Perelman argued that in agreeing to the transaction, he relied on Gagosian as an advisor, such that a position of trust was created. The Appellate Divisision was unpersuaded:

Plaintiffs contend that, when plaintiff MacAndrews & Forbes Group, LLC (MacAndrews) and defendant Gagosian Gallery, Inc. (the Gallery) entered into a contract whereby MacAndrews bought a sculpture from the Gallery (the MacAndrews Purchase Agreement), defendants knew that plaintiffs expected to resell the sculpture. Plaintiffs allege that defendants breached the covenant of good faith and fair dealing implicit in the MacAndrews Purchase Agreement by entering into a subsequent agreement that decreased their incentive to be involved in resales of the sculpture, because without defendants’ involvement, plaintiffs would not realize as high a price on the resale. However, the essence of the MacAndrews Purchase Agreement was that MacAndrews was going to buy a sculpture, not that it would later resell it. As important as defendants’ involvement in the resale was to plaintiffs, the parties did not include it in the MacAndrews Purchase Agreement, and we will not interpret the agreement as impliedly stating it.

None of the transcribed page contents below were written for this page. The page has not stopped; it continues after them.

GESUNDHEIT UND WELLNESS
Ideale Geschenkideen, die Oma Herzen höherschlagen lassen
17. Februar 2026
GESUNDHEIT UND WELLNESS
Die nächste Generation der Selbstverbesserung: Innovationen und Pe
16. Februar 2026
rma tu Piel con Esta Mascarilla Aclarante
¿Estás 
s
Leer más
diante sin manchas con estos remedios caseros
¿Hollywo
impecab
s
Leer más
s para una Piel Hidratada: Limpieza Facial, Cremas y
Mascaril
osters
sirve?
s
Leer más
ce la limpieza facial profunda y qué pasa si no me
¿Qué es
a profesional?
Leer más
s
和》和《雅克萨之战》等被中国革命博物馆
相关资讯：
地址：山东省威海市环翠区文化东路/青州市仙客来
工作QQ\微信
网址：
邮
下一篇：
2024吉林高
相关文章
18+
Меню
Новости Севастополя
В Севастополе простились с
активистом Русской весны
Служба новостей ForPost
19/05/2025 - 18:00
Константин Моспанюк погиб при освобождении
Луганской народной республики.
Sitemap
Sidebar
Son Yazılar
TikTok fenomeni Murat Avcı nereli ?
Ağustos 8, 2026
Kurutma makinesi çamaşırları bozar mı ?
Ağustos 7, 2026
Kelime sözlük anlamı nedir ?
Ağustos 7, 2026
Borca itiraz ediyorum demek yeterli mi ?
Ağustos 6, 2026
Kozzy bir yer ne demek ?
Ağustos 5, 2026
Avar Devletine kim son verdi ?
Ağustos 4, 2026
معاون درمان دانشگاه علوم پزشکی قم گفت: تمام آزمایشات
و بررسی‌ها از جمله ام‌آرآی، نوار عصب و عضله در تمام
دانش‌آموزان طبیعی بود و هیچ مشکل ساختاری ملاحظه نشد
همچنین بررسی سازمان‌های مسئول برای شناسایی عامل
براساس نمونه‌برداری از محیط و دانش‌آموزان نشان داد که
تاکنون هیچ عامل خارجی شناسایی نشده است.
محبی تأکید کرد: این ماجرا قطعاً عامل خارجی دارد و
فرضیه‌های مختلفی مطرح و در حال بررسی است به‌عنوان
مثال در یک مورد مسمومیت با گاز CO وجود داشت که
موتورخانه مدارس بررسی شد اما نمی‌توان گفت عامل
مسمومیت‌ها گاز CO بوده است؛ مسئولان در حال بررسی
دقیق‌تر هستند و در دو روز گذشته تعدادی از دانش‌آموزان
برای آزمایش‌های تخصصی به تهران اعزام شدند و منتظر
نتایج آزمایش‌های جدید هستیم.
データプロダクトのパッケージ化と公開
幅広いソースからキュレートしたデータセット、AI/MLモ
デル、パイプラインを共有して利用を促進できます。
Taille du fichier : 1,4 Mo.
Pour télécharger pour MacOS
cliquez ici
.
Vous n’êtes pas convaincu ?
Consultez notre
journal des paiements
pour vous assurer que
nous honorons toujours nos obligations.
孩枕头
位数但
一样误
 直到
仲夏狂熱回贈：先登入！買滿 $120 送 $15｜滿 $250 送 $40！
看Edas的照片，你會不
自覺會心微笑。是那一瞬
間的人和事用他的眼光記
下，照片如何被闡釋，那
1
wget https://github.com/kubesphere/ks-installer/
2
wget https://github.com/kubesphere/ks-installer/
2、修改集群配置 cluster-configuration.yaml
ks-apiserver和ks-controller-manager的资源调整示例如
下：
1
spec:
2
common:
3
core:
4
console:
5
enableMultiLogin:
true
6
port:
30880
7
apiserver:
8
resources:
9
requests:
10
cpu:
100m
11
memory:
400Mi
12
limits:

This relates to the “covenant of good faith and fair dealing,” a term that is implied as a matter of law in all contracts. The covenant dictates that even arms’ length negotiating parties cannot secretly intend not to perform what they have agreed to do.

But the courts in succession did not agree that the implied terms went so far as to require Gagosian to hold Perelman’s interests above his own beyond the terms of the agreement.

This is also an important reminder about what is, and what isn’t, a statement by a seller that can give rise to enforceable rights later. A statement of fact in the course of a transaction (“this is for a Jeff Koons work”) is a warranty under U.C.C. § 2-313 (“any affirmation of fact or promise made by the seller to the buyer which relates to the goodsand becomes part of the basis of the bargain creates an express warranty that the goods shall conform to the affirmation or promise.”).

By contrast, a statement of value is not an actionable warranty. So, “this Koons is worth $4 million” is a statement of opinion and not generally enforceable, unless the person making the statement is in a position of trust. Buyer beware remains good advice.